The housing market: How we got here


I was listening to talk radio on my commute to work and the half-hour segment was concerned with renting versus owning. The panellists were the president of the Greater Vancouver Real Estate Board and a producer with the radio station, who happens to be a committed tenant. Quite frankly, as the discussion developed I found myself siding with the tenant. On the call-in segment of the session, one caller lamented the dearth of assistance programs for first-time buyers. He particularly singled out the IHOP program of the seventies. Now before you start to write to REM’s editor, I know the International House of Pancakes wasn’t supporting homebuyers – but it made for a good laugh. At least in my car. On my commute. Alone. Presumably he meant the AHOP or Assisted Home Ownership Program created by a federal government that just couldn’t resist jamming housing down the throats of Canadians so we could emulate the USA and become the best housed nation in the world. My advice: Be careful what you wish for. Whether it was fixed-rate mortgages or subsidized payments, folks lined up to buy because they’d be fools not to. Waiting lists trailed from desk drawers. With five per cent down, in some cases provided by sweat equity, and house prices limited in my community to the mid-20s and then 40s towards the end of the decade, people were counting on equity gain at the end of the five-year term. Didn’t happen.

Sound familiar? Sound like the housing crisis in the USA today? When folks had to relocate for work or lost their job, a glut of housing came on the market and subsequently followed the foreclosure path. Mortgage insurance companies had so much inventory, they were at risk and certainly could have flooded the market.
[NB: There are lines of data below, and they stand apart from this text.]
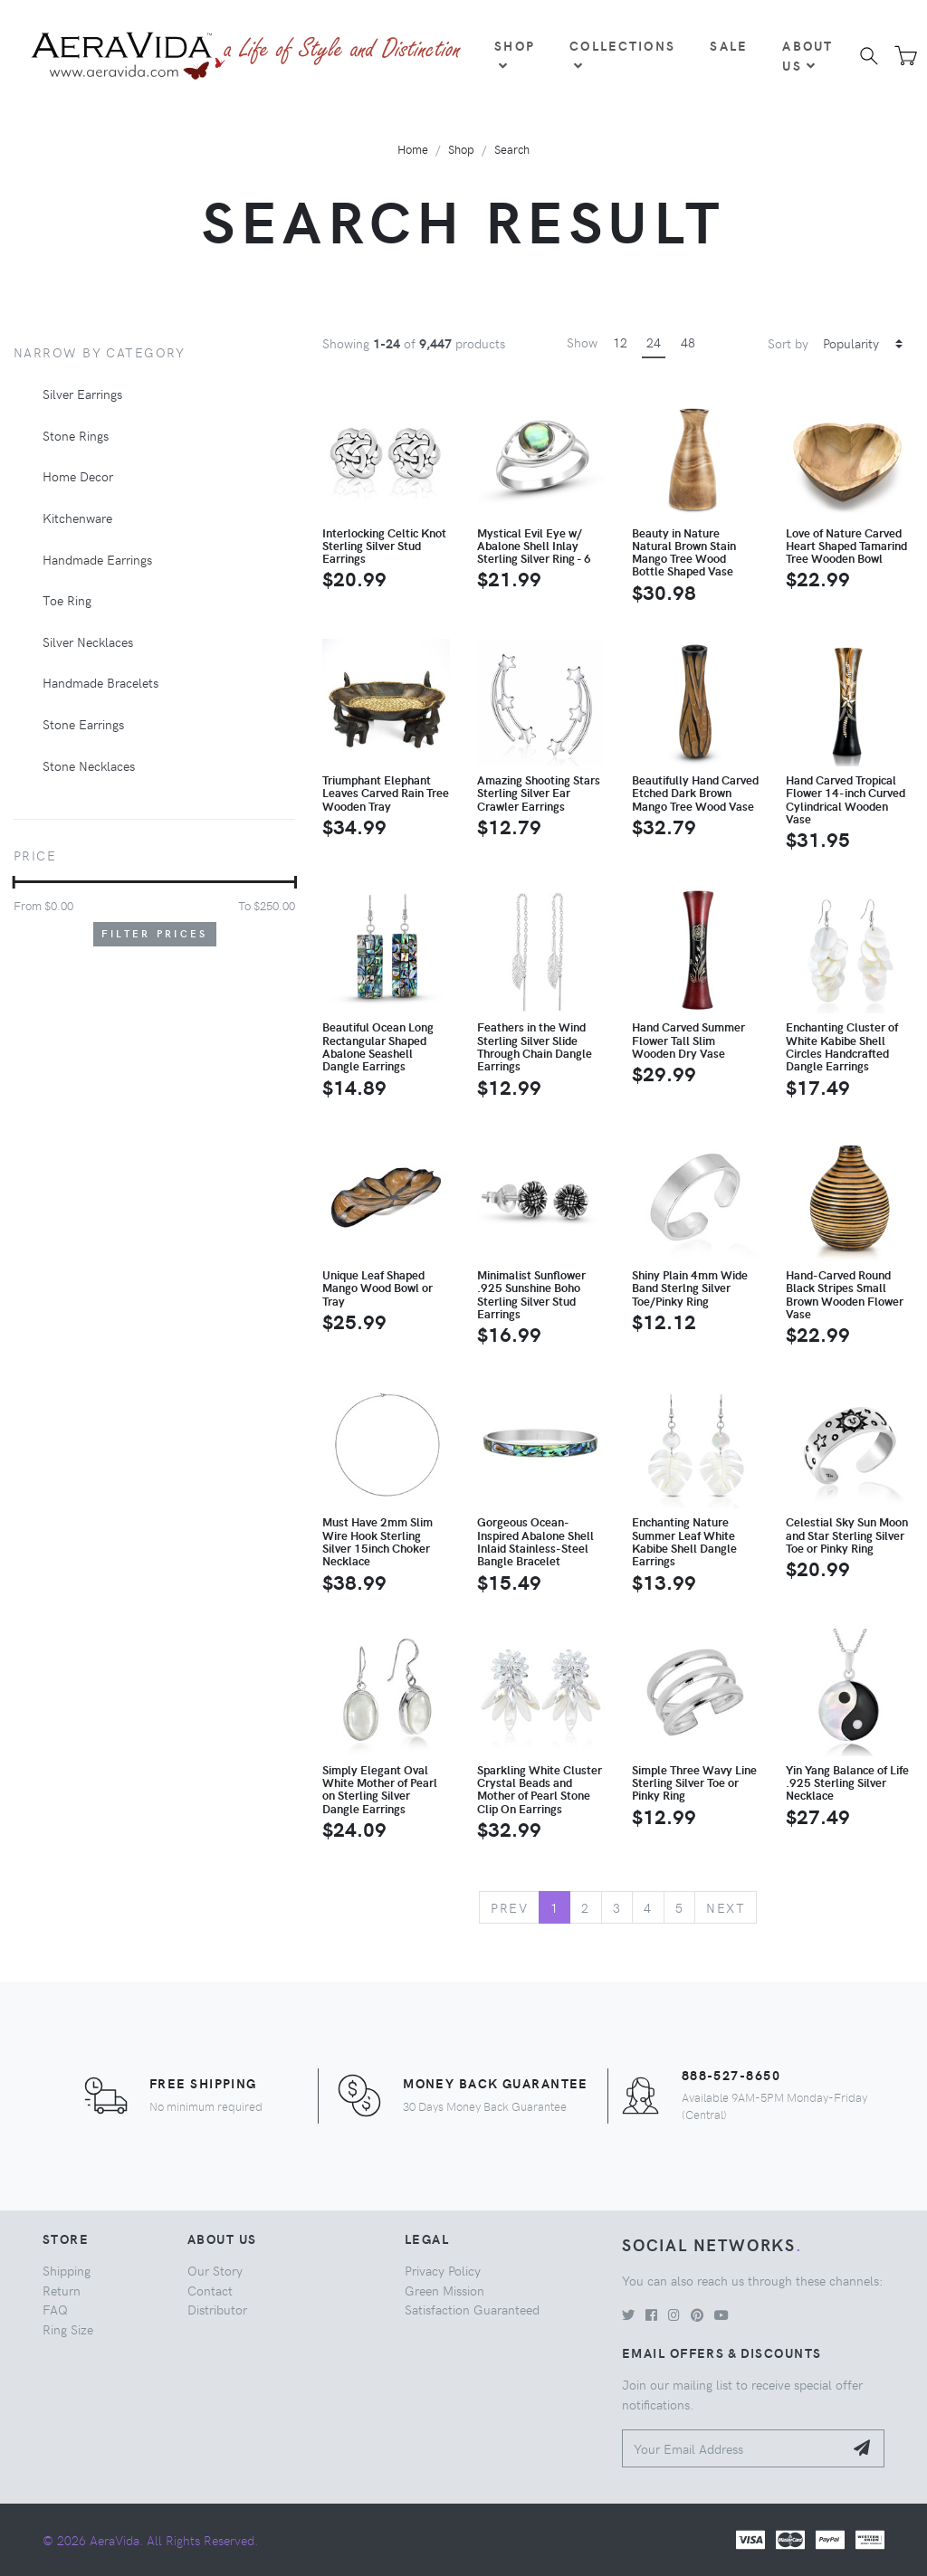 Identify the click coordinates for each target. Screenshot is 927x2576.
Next (725, 1907)
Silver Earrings (82, 394)
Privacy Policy (443, 2270)
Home (412, 149)
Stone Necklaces (89, 765)
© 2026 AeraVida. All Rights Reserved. (150, 2540)
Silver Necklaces (88, 641)
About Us (807, 55)
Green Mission (444, 2290)
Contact (210, 2290)
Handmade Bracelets (100, 682)
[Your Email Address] (733, 2448)
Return (62, 2290)
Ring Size (68, 2329)
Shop (514, 54)
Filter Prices (154, 933)
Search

I recall MICC owned most of Fort St. John.

It was not unusual for listing salespersons or bank managers to find house keys dumped through office mail slots. I recall one house stripped of its plumbing and shag carpeting as the departing owners desperately sought to regain something of their equity and exact revenge. To the survivors, equity gains did come. But timing is everything. Chart 1 shows a summary of average house prices every fourth year in the Comox Valley on Vancouver Island beginning in 1977 at $42,000. By 1981, $82,000.


Then, oops! Nothing like world events and government policies to ruin a plan. Wage and price controls, Trudeau’s National Energy Policy and 21 per cent interest rates followed. By 1985, buyers saw prices drop to $58,000, a 29 per cent decline in price. (Compare that to today’s forecast, courtesy of Royal LePage, of declines in Vancouver of six per cent. Imagine your five per cent equity against that price drop. The phrase ‘underwater’ had not yet been invented.) But by 1989, prices were off and running again to $80,000. Unfortunately, there wasn’t a bell to signal the bottom – or the top – of the market. Apparently, the time to buy was between 1985 and 1989 because in the next four years prices reached $140,000 in 1993 and then $157,000 in 1997.
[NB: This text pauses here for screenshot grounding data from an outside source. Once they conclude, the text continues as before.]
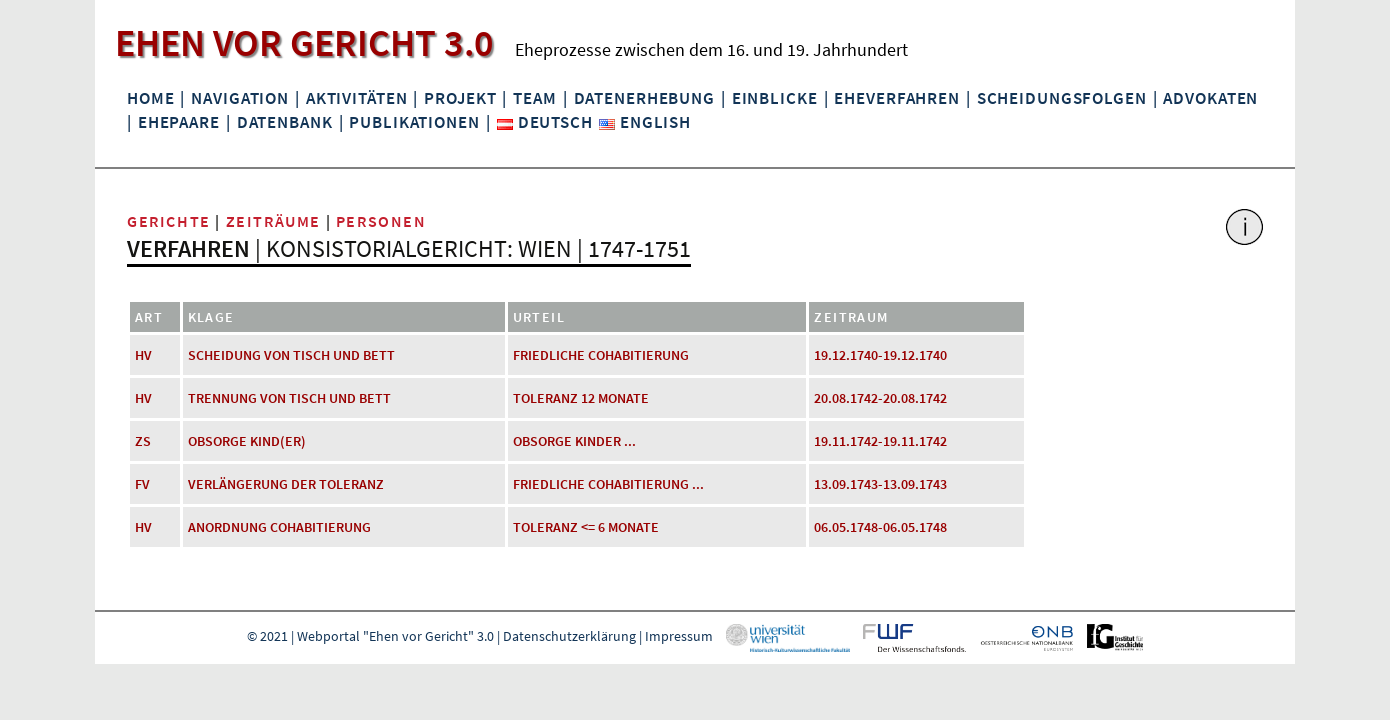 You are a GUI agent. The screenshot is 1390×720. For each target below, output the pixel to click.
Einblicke (775, 98)
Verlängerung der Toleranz (286, 484)
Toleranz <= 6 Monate (586, 527)
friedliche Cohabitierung (601, 355)
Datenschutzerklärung (569, 636)
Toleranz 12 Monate (581, 398)
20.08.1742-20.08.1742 (880, 398)
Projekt (460, 98)
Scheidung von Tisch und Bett (291, 355)
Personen (381, 221)
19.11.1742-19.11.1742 (880, 441)
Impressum (679, 636)
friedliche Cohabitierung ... (608, 484)
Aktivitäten (357, 98)
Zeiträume (273, 221)
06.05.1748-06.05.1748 (880, 527)
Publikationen (414, 122)
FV (142, 484)
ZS (143, 441)
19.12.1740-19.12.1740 (880, 355)
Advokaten (1210, 98)
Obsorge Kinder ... (574, 441)
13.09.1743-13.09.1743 (880, 484)
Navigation (240, 98)
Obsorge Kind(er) (247, 441)
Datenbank (285, 122)
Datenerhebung (644, 98)
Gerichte (169, 221)
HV (143, 355)
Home (150, 98)
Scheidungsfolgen (1062, 98)
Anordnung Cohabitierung (279, 527)
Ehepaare (179, 122)
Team (534, 98)
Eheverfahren (896, 98)
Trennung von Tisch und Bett (289, 398)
But guess what. Peak housing. And still no bell!

By 2001 the average price in the Comox Valley had slipped to $143,000, a nine per cent decline. Time to buy again? You betcha. The average price soared to $253,000 by 2005 and $337,000 by 2009, more than double in eight years. Today, in 2012, our average price is $353,000 and if you had purchased and stayed in the same home for those 35 years, your equity gain would be a modest 740 per cent. Mind you, the long green shag and canary yellow appliances with matching fixtures are likely a tad shop worn. And the non-slip daisies in the bottom of the tub? Hey, they were kind of cute! How did this happen? Interest rates, two-income families and divorce.


Matching the rise over time of housing prices was the almost lock-step decline in interest rates. From the double digits of the ’70s and ’80s, decade by decade, rates declined, slipping below 10 per cent in 1995, never looking back, to our posted rate of 4.99 per cent today – and we know significantly lower rates are available.


Pop quiz: If the cost of borrowing is lower, you can borrow (a) more or (b) less? And so we did. At the same time, someone in banking suggested all of spousal income should count towards mortgage qualification. What the heck, the baby was almost walking at 12 months, day care abounded and many spouses returned to work.

Cars, boats, vacation homes and bigger screen TVs followed until one spouse got a little tired of watching Extreme Bass Fishing and suggested the other take a hike. Not together. And they kept the TV. And the house. Not that they didn’t deserve it.


And so we reduced our household size dramatically and needed to build – condominia – and plenty of them. Immigration to a better country and inter-provincial migration following the job markets fuelled local demand. Developers have responded to demand. According to some, that response is now approaching saturation and another decline in prices is likely. Peaks and plateaus, peaks and plateaus. All we know for sure is current prices are likely on a plateau in many areas of Canada. We know it’s flat. What we don’t know is how far it is across.